---------- DATA EXTRACTS

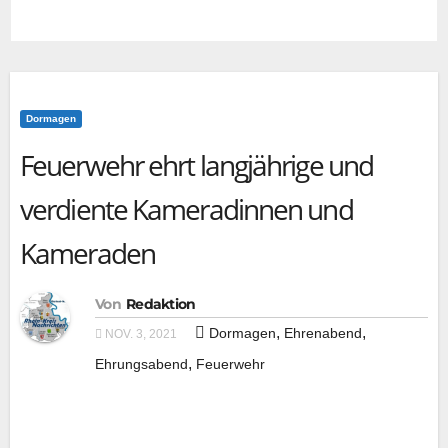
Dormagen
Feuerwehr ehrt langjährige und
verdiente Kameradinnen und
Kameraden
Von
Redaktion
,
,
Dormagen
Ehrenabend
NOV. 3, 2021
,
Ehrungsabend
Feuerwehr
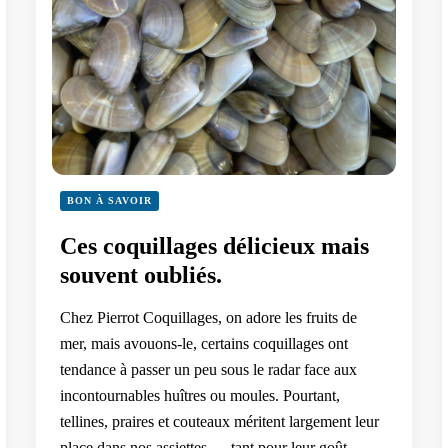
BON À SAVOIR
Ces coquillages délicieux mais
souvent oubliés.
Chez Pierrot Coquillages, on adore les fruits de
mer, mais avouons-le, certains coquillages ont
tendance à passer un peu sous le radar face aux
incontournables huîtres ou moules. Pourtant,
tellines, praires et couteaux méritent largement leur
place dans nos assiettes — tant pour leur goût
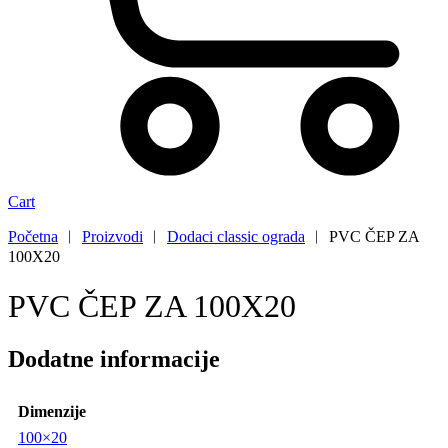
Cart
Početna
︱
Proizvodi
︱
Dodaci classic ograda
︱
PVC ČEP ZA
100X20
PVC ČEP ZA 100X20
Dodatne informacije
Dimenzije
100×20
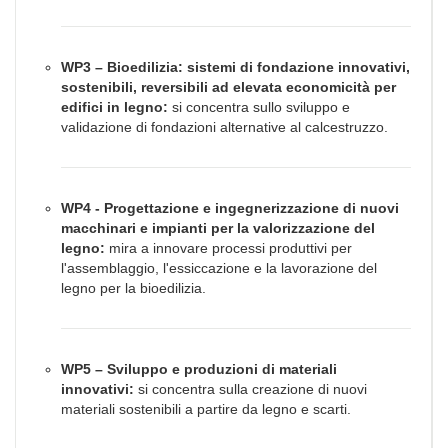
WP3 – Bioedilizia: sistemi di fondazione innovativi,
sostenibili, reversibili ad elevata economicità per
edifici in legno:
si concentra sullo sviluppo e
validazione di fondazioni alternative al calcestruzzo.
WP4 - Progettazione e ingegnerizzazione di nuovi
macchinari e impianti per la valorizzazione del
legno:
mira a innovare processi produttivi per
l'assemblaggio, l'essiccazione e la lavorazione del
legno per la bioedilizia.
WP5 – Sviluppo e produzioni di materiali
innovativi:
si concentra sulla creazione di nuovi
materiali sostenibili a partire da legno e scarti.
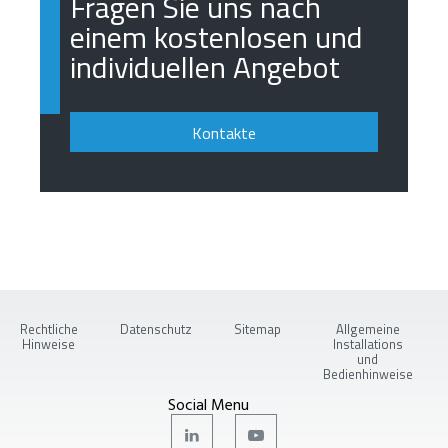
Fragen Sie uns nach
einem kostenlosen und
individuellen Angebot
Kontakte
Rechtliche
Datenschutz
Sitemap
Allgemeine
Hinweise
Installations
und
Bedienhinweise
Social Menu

--------------------

● WHAT THE TASK REQUIRES
Search the data above for the string "Feuerwehr" and copy each line that has it.

● OUTPUT OF THE TASK
Feuerwehr ehrt langjährige und
Feuerwehr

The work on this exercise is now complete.